(Stored items)
***

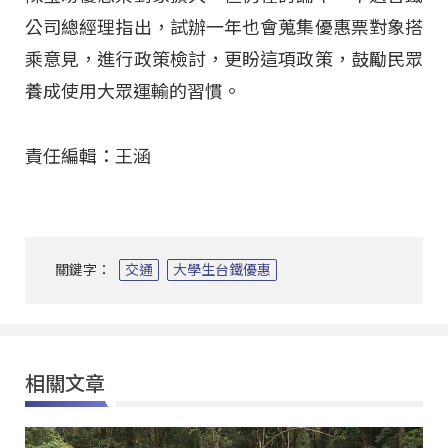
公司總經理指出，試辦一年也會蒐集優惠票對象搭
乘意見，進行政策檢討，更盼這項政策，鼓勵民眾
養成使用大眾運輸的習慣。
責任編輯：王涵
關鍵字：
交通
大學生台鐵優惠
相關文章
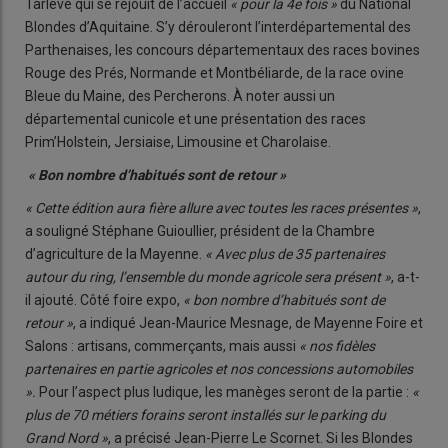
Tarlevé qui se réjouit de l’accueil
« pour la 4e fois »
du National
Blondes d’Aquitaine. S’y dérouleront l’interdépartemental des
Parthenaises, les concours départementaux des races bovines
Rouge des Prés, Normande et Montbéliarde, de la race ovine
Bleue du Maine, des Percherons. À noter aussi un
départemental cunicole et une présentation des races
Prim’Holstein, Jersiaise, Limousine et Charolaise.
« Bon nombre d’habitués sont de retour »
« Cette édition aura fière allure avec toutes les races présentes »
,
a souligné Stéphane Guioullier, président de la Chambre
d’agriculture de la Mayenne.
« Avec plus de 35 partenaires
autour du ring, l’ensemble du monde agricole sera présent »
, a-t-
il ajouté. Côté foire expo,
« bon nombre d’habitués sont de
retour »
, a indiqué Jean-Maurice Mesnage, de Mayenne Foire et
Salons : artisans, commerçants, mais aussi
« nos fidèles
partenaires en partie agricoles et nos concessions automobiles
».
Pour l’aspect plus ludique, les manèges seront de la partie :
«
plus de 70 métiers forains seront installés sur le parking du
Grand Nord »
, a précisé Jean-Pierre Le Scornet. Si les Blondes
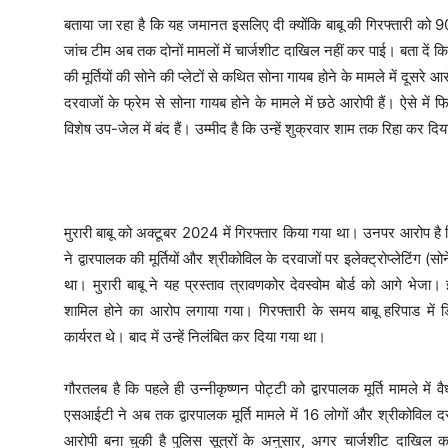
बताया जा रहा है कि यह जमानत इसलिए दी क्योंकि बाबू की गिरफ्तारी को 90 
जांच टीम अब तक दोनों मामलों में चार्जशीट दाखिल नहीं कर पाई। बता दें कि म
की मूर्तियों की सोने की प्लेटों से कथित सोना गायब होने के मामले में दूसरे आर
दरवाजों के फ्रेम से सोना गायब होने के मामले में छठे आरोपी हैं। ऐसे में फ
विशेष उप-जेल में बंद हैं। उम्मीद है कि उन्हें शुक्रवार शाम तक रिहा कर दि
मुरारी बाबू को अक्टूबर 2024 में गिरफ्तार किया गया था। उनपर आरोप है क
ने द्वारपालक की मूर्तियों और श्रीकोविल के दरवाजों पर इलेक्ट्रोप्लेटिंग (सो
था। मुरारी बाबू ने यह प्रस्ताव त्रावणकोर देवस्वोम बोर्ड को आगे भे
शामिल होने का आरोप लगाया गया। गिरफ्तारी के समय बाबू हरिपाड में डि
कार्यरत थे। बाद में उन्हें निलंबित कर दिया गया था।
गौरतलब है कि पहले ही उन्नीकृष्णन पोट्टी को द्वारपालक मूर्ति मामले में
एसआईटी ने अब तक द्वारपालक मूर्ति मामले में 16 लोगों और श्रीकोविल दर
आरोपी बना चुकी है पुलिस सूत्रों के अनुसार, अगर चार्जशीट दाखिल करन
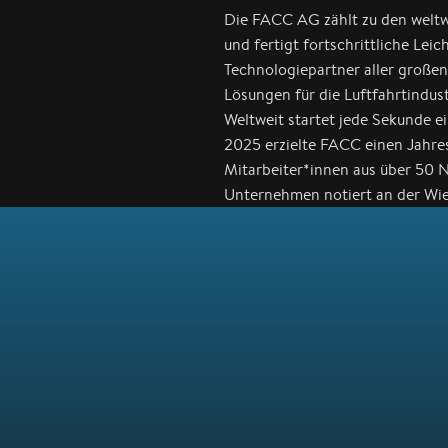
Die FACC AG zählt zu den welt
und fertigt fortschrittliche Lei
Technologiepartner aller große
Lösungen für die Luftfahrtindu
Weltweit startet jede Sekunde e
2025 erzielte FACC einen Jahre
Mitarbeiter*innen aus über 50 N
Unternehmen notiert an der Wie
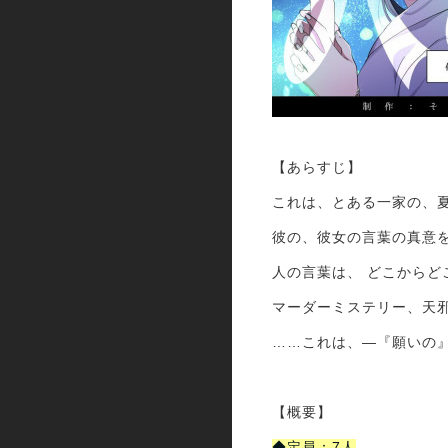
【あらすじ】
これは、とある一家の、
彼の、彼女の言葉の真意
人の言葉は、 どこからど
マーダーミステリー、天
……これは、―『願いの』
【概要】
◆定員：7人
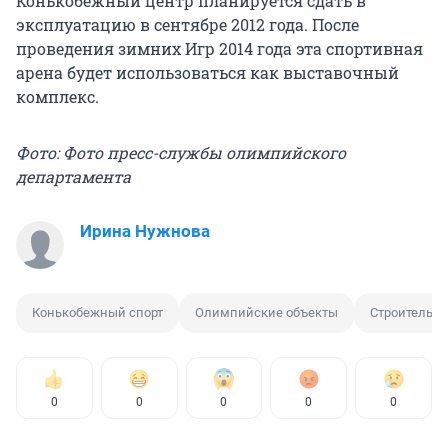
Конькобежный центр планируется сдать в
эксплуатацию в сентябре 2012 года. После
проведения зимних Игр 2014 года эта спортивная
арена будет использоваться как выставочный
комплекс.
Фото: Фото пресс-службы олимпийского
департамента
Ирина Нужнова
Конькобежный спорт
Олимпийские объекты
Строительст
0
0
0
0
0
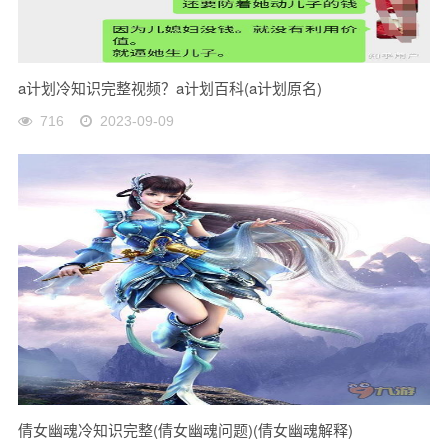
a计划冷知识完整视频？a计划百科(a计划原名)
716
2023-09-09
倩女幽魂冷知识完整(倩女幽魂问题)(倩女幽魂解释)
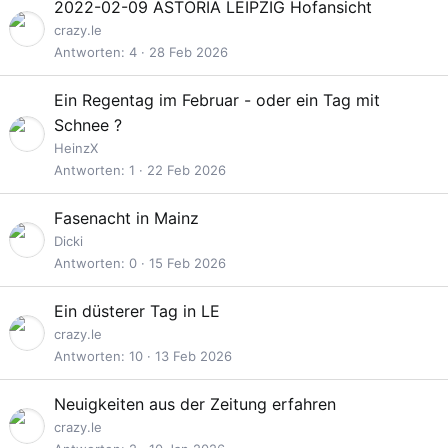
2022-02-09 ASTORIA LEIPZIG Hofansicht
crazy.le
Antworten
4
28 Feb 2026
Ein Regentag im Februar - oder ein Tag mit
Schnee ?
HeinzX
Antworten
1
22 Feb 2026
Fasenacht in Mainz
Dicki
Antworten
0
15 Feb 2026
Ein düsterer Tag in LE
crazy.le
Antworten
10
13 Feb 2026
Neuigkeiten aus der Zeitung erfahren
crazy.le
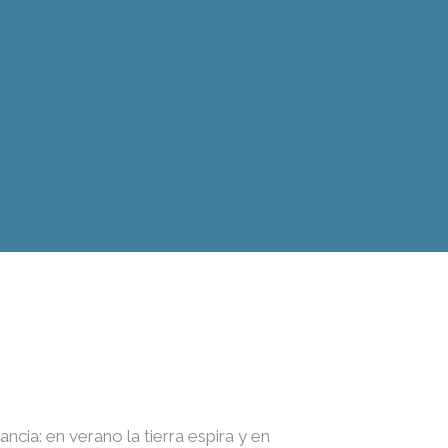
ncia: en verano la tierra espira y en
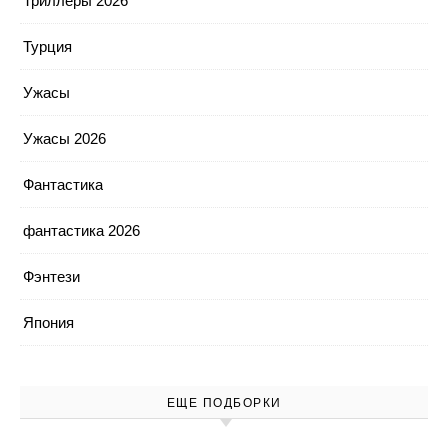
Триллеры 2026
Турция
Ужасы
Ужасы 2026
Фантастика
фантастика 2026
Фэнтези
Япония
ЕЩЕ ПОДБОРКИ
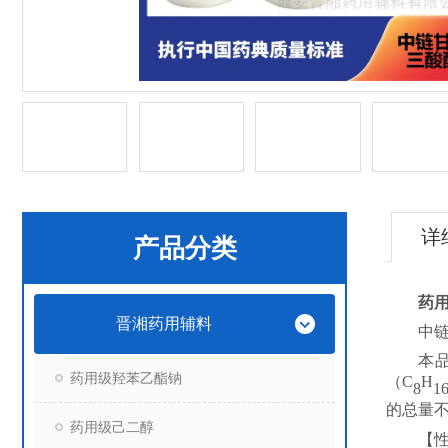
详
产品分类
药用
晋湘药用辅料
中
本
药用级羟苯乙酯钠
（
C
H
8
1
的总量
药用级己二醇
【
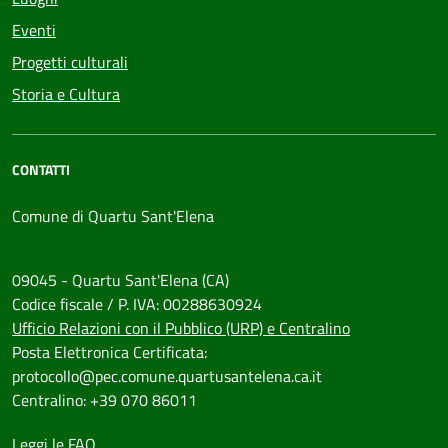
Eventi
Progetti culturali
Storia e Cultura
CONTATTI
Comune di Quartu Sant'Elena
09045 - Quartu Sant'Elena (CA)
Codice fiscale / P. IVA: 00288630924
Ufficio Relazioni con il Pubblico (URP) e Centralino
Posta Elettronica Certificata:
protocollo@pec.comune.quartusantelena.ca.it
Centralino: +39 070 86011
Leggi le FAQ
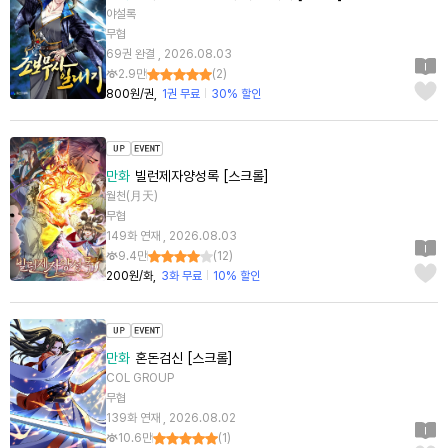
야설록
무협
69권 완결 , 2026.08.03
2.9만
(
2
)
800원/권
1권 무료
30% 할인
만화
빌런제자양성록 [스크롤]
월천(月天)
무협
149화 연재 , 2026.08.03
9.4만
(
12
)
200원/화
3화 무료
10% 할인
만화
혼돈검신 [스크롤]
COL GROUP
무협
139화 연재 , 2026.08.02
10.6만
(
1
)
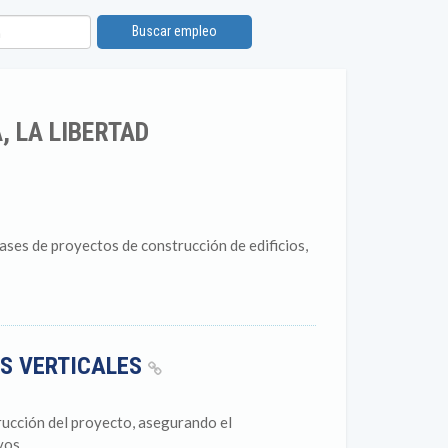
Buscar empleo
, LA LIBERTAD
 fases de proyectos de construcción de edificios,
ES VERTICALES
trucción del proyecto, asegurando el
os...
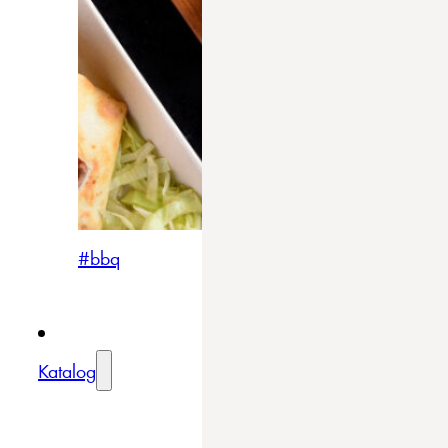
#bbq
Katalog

***

§ Exercise goal
Lines containing "partie" in the records above: how many are there? Give only the number.

§ Reply
2